Cohen, burned to a crisp by working on a series of the worst crimes America has to offer, is seriously reconsidering his choice of careers when his old Russian mentor-hero, former KGB Gen. Gennadi Ustinov, is shot dead on a live TV talk show. Egged on by a slippery federal prosecutor and the beautiful woman who hosted the show, Cohen goes after the truth about Ustinov’s life and death. His search takes him through the streets of Brooklyn’s Brighton Beach and a shiny new Moscow as full of dangerous potholes as the old one he left behind.
ONE MORE RIVER
By Nicolas Freeling
Mysterious Press, $22
John Charles, the central character of “One More River,” bears more than a passing resemblance to his creator, that sly devil Nicolas Freeling.

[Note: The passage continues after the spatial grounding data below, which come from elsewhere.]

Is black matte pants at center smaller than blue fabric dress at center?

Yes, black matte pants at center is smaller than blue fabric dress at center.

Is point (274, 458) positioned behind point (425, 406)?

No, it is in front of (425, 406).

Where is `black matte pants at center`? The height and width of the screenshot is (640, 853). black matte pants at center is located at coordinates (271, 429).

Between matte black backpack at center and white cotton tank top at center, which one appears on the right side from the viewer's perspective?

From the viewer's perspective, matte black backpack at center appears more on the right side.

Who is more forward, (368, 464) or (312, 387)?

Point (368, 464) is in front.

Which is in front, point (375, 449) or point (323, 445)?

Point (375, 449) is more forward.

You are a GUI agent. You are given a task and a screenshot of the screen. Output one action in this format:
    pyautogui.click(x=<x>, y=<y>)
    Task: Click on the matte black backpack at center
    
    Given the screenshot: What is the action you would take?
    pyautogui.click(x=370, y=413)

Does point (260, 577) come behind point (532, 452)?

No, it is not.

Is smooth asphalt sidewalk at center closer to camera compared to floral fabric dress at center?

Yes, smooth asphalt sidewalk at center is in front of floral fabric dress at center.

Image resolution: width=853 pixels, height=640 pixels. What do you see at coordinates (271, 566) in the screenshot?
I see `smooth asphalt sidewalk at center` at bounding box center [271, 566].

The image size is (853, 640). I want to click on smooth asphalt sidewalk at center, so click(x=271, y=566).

Both are 70-year-old British writers of crime fiction living in France. Did somebody fire a rifle at Freeling one soft summer night, as happens to Charles? “One doesn’t know when a book might suddenly start; taking one by surprise,” Charles writes in his ever-present notebook after the bullet whizzes by his head. That notebook becomes the center of the story, veering from third-person narrative to first-person confessional as Charles tries to escape from and uncover the people who burn down his house and kill another man who looks remarkably like him. Does it have something to do with his work, especially past investigations into real-life assassinations? Or is it more personal–an ex-wife, mistress or even an offspring avenging some real or imagined wrong?

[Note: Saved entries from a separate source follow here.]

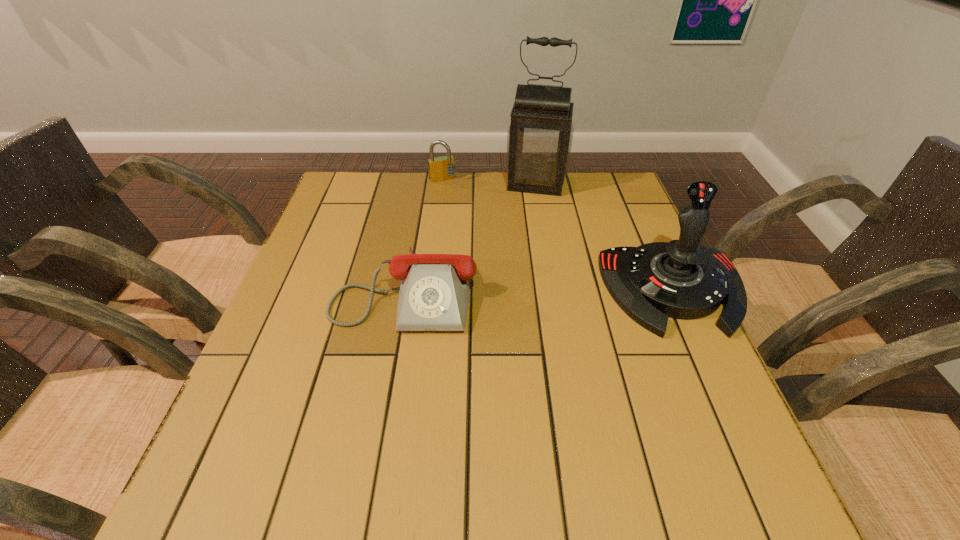 Locate an element on the screen. The width and height of the screenshot is (960, 540). vacant area that lies between the second tallest object and the telephone is located at coordinates (540, 289).

At what (x,y) coordinates should I click in order to perform the action: click on empty space that is in between the padlock and the shortest object. Please return your answer as a coordinate pair (x, y). Looking at the image, I should click on (424, 234).

Find the location of a particular element. Image resolution: width=960 pixels, height=540 pixels. free space that is in between the padlock and the joystick is located at coordinates point(558,235).

Find the location of a particular element. The width and height of the screenshot is (960, 540). free spot between the third shortest object and the third object from left to right is located at coordinates (605, 237).

You are a GUI agent. You are given a task and a screenshot of the screen. Output one action in this format:
    pyautogui.click(x=<x>, y=<y>)
    Task: Click on the free area in between the rightmost object and the lantern
    
    Given the screenshot: What is the action you would take?
    pyautogui.click(x=605, y=237)

Where is `free space between the telephone and the padlock`? free space between the telephone and the padlock is located at coordinates (424, 234).

The height and width of the screenshot is (540, 960). I want to click on object that is the second closest one to the second object from right to left, so click(683, 279).

Image resolution: width=960 pixels, height=540 pixels. What are the coordinates of `object that can be found as the second closest to the third shortest object` in the screenshot? It's located at (434, 293).

Locate an element on the screen. The height and width of the screenshot is (540, 960). vacant area in the image that satisfies the following two spatial constraints: 1. on the front side of the padlock; 2. on the right side of the second object from right to left is located at coordinates (442, 184).

Locate an element on the screen. The height and width of the screenshot is (540, 960). free space that satisfies the following two spatial constraints: 1. on the front side of the tallest object; 2. on the right side of the padlock is located at coordinates (442, 184).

Freeling keeps us in suspense just long enough to get us firmly hooked, then uses his unique amalgam of British heart and French brain to bring us home.
LIKE A HOLE IN THE HEAD
By Jen Banbury
Little, Brown, $21.95
A marinade of lonely-girl tough-talk enriches playwright Jen Banbury’s wonderfully raucous and raunchy debut mystery, set in a Los Angeles made memorable by fresh insights. “I took Venice Boulevard,” says Jill, who works in a used bookstore. “Past all the two-story apartment buildings where old women laid out their cast-off clothes like a distress signal. They would sit around in beach chairs waiting to sell wrinkled muumuus for two bucks a pop. Past the strip malls with the five dollar manicure places. Past Donut Heaven, Donut Time, Winchel’s Donuts, Time for Donuts, I Love Donuts, Falafel and Donuts, Jimmy’s Donuts, and Dough-nutty. Past the Hare Krishna temple. I had gone there once for a free vegetarian meal. They asked me to leave before serving me. You have to chant before you can eat and I kept saying `Hairy Hitler’ instead of Hare Krishna. The girl praying next to me blew the whistle. I was hungry and I shouldn’t have been such a wiseass. I’ve heard the food is pretty good.”
There’s also a plot, of sorts: A rare first edition of a Jack London work drops Jill into a bizarre and dangerous substratum of desperate dwarfs, failed actors and lethal antiquarian book dealers.
THUNDER HORSE
By Peter Bowen
St. Martin’s Press, $22.95
The growing crowd of fans of Peter Bowen’s gloriously unbridled books about Montana’s Gabriel Du Pre have new cause to celebrate, as the part-Medis Indian cattle-brand inspector and occasional deputy sheriff gets involved in a story of murder and greed that links the ancient Indian residents of Montana (and an even older inhabitant, Tyrannosaurus rex, the “thunder horse” of the title) with a present-day Japanese consortium’s plans to turn a bucolic spring into a commercial trout farm. Du Pre gets to drive his old pickup too fast along Montana’s back roads, drink gallons of cheap wine with a brace of fascinating friends, play his fiddle and resonate with originality and energy.